Of course bits of a penny will always happen with anything bought loose. Half a pound of apples at 99p per pound will create a half pence, but those traders are not advertising the price in fractions of a penny.

In the case of petrol however the companies are quite deliberately displaying and advertising a price which cannot be paid. Can it be legal to advertise and sell something at a price that doesn’t exist in the real financial world? I know of no other products that do this, so wonder why petrol companies do it? 

I also wonder if the companies realise what a public relations disaster they have created because every time we see this pricing tactic it confirms our belief that they are out to deceive us?

Friday, 5 April 2013

Policewomen and kerbstones. Missing the point




The media last week were full of the story about the policewoman who was setting out to sue a garage owner for damages after she tripped on a kerbstone during a callout. As far as I can tell absolutely every commentator was saying how appalling it was that a member of a ‘risk’ profession like the police should be able to sue a member of the public in this way

I think all those commentators missed the point.The media so often does nowadays, there is no logic applied. There is surely nothing wrong in a policeman, or any other member of the services suing a member of the public if that person has done something really stupid and dangerous. Leaving , for example, a large unmarked and unfenced  trench across a dark area of garden then expecting someone in the emergency services to run across the garden might be construed, quite correctly, as the fault of the owner.

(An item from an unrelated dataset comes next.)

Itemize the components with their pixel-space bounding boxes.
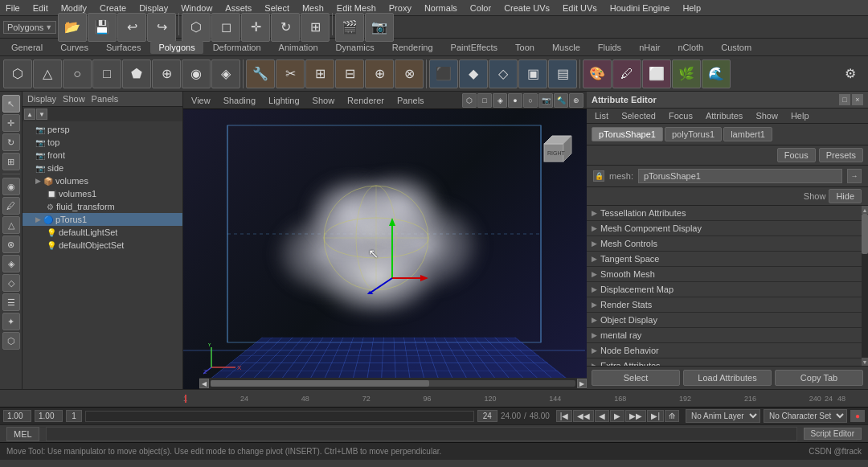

To me therefore the point isn’t about the right of someone to sue. The point is the issue over which this particular police woman is suing.  

The kerb wasn’t of an odd size, nor was it placed in a peculiar or unusual position where nobody would expect it to be. It was an ordinary kerb, exactly as used alongside most of our roads. They are also commonplace in any areas such as garage forecourts, motorway services, car parks and the like where they are deliberately placed to separate vehicle areas and parking bays from pedestrian areas. They help prevent vehicles running onto pedestrian areas and help drainage, preventing water from the large vehicle areas flooding onto paths. 

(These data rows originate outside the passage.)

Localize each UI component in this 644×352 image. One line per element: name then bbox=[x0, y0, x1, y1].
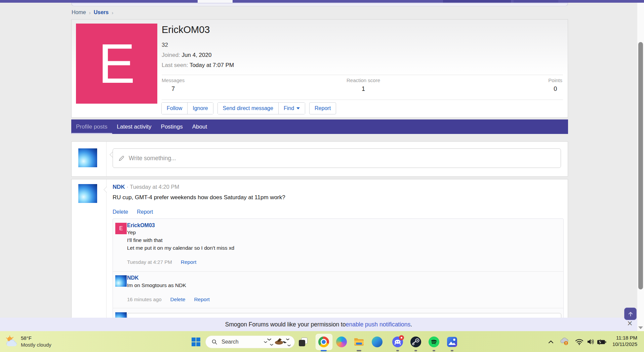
stat-reaction-value[interactable]: 1 bbox=[362, 85, 365, 93]
taskbar-weather-widget[interactable]: 58°F Mostly cloudy bbox=[5, 335, 51, 348]
search-icon bbox=[211, 339, 217, 345]
comment-report-link[interactable]: Report bbox=[194, 296, 210, 303]
search-placeholder: Search bbox=[222, 339, 239, 345]
last-seen-label: Last seen: bbox=[162, 62, 188, 68]
wifi-icon[interactable] bbox=[575, 338, 584, 345]
taskbar-search-box[interactable]: Search bbox=[205, 336, 295, 348]
write-something-placeholder: Write something... bbox=[129, 155, 176, 162]
follow-ignore-group: Follow Ignore bbox=[161, 102, 213, 114]
comment-avatar[interactable]: E bbox=[115, 223, 127, 234]
comment-author-link[interactable]: NDK bbox=[127, 275, 139, 281]
comment-ndk: NDK Im on Smogtours as NDK 16 minutes ag… bbox=[113, 271, 563, 308]
windows-logo-icon bbox=[196, 338, 200, 342]
onedrive-warning-icon[interactable] bbox=[559, 337, 569, 346]
notification-suffix: . bbox=[410, 321, 412, 328]
profile-tabbar: Profile posts Latest activity Postings A… bbox=[71, 119, 568, 134]
weather-temperature: 58°F bbox=[21, 335, 51, 341]
post-timestamp[interactable]: Tuesday at 4:20 PM bbox=[130, 184, 179, 190]
find-dropdown-button[interactable]: Find bbox=[279, 102, 305, 114]
profile-joined-row: Joined: Jun 4, 2020 bbox=[162, 52, 211, 59]
post-delete-link[interactable]: Delete bbox=[113, 209, 128, 215]
divider bbox=[162, 75, 563, 75]
edge-icon[interactable] bbox=[372, 337, 383, 347]
post-body: RU cup, GMT-4 prefer weekends how does S… bbox=[113, 194, 285, 201]
stat-messages-label: Messages bbox=[162, 77, 185, 83]
stat-points-value[interactable]: 0 bbox=[554, 85, 557, 93]
browser-active-tab-sliver[interactable] bbox=[198, 0, 233, 3]
steam-icon[interactable] bbox=[410, 337, 421, 347]
profile-age: 32 bbox=[162, 42, 168, 48]
battery-charging-icon[interactable] bbox=[597, 339, 607, 345]
volume-icon[interactable] bbox=[587, 338, 595, 345]
tab-profile-posts[interactable]: Profile posts bbox=[71, 119, 112, 134]
weather-sun-cloud-icon bbox=[5, 336, 18, 348]
breadcrumb-home-link[interactable]: Home bbox=[72, 9, 86, 15]
scrollbar-thumb[interactable] bbox=[638, 42, 643, 289]
joined-value: Jun 4, 2020 bbox=[182, 52, 212, 58]
task-view-icon[interactable] bbox=[298, 337, 309, 347]
comment-author-link[interactable]: ErickOM03 bbox=[127, 222, 155, 228]
tray-chevron-up-icon[interactable] bbox=[548, 340, 554, 344]
push-notification-bar: Smogon Forums would like your permission… bbox=[0, 318, 637, 331]
follow-button[interactable]: Follow bbox=[161, 102, 188, 114]
post-gutter bbox=[72, 179, 107, 322]
comment-erickom03: E ErickOM03 Yep I'll fine with that Let … bbox=[113, 219, 563, 271]
joined-label: Joined: bbox=[162, 52, 180, 58]
windows-logo-icon bbox=[196, 342, 200, 346]
copilot-icon[interactable] bbox=[336, 337, 347, 347]
post-author-avatar[interactable] bbox=[78, 184, 97, 203]
profile-card: E ErickOM03 32 Joined: Jun 4, 2020 Last … bbox=[71, 19, 568, 118]
scrollbar[interactable] bbox=[637, 3, 644, 331]
profile-post-card: NDK · Tuesday at 4:20 PM RU cup, GMT-4 p… bbox=[71, 179, 568, 322]
windows-logo-icon bbox=[192, 338, 196, 342]
task-view-front-pane bbox=[299, 340, 305, 346]
discord-notification-badge bbox=[399, 335, 404, 340]
scroll-to-top-button[interactable] bbox=[624, 308, 637, 320]
comment-avatar[interactable] bbox=[115, 275, 127, 287]
write-something-input[interactable]: Write something... bbox=[113, 148, 561, 168]
comment-timestamp[interactable]: Tuesday at 4:27 PM bbox=[127, 259, 172, 265]
chrome-running-indicator bbox=[321, 350, 327, 351]
file-explorer-icon[interactable] bbox=[353, 337, 364, 347]
post-author-link[interactable]: NDK bbox=[113, 184, 125, 190]
breadcrumb-users-link[interactable]: Users bbox=[94, 9, 109, 15]
comment-delete-link[interactable]: Delete bbox=[170, 296, 186, 303]
message-find-group: Send direct message Find bbox=[217, 102, 305, 114]
send-direct-message-button[interactable]: Send direct message bbox=[217, 102, 279, 114]
comment-timestamp[interactable]: 16 minutes ago bbox=[127, 296, 162, 303]
profile-avatar[interactable]: E bbox=[76, 24, 157, 104]
spotify-icon[interactable] bbox=[429, 337, 439, 347]
chevron-right-icon: › bbox=[112, 10, 113, 15]
spotify-running-indicator bbox=[433, 350, 435, 351]
screen: Home › Users › E ErickOM03 32 Joined: Ju… bbox=[0, 0, 644, 352]
browser-top-strip bbox=[0, 0, 644, 3]
forum-subnav-bottom-edge bbox=[71, 3, 568, 6]
photos-gallery-icon[interactable] bbox=[447, 337, 458, 348]
last-seen-value: Today at 7:07 PM bbox=[190, 62, 234, 68]
scrollbar-down-arrow-icon[interactable] bbox=[638, 326, 643, 329]
discord-icon[interactable] bbox=[392, 337, 403, 347]
pencil-icon bbox=[118, 155, 125, 162]
comment-report-link[interactable]: Report bbox=[181, 259, 197, 265]
caret-down-icon bbox=[296, 107, 300, 109]
enable-push-notifications-link[interactable]: enable push notifications bbox=[346, 321, 411, 328]
stat-points: Points 0 bbox=[548, 77, 562, 93]
stat-messages-value[interactable]: 7 bbox=[171, 85, 175, 93]
start-button[interactable] bbox=[192, 338, 200, 346]
stat-reaction-label: Reaction score bbox=[347, 77, 380, 83]
current-user-avatar[interactable] bbox=[78, 148, 97, 167]
chrome-icon[interactable] bbox=[318, 337, 329, 347]
find-label: Find bbox=[284, 105, 294, 111]
comment-line: I'll fine with that bbox=[127, 237, 162, 243]
steam-running-indicator bbox=[414, 350, 417, 351]
comments-container: E ErickOM03 Yep I'll fine with that Let … bbox=[113, 218, 564, 323]
tab-postings[interactable]: Postings bbox=[156, 119, 188, 134]
browser-strip-segment bbox=[514, 0, 558, 3]
report-button[interactable]: Report bbox=[309, 102, 336, 114]
ignore-button[interactable]: Ignore bbox=[188, 102, 213, 114]
tab-latest-activity[interactable]: Latest activity bbox=[112, 119, 156, 134]
tab-about[interactable]: About bbox=[188, 119, 212, 134]
post-header: NDK · Tuesday at 4:20 PM bbox=[113, 184, 179, 190]
taskbar-clock[interactable]: 11:18 PM 10/11/2025 bbox=[612, 335, 637, 347]
post-report-link[interactable]: Report bbox=[137, 209, 153, 215]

Almost every garage around here has similar kerb edging around the parking areas, tyre and vacuum bays and along the forecourt edges. They are not even specified by the owner. They are part of the ordinary and commonplace design and architecture specifications, drawn up by the architect and passed by the council. Any ordinary person would expect to find such kerb edging in exactly the place and of exactly the type this police woman found it!

Personally, if I fell over something like that I would be very annoyed with myself for my own stupidity! If she can get away with this then I can only suggest that everyone who has ever tripped on car parks, motorway services or just crossing the street gets to a solicitor immediately. It’ll be ‘win the lottery’ day for most of the population. I wonder if any other commonplace architectural item is also fair game?  Walk into a building, well sue the person who put it in your way.


Some years ago I was walking down the street talking to a friend when I walked straight into a lamp post. It really hurt! I suppose I better go find a good ambulance chaser to sue the council for putting such an unexpected item in such an unusual place without a barrier or warning notice.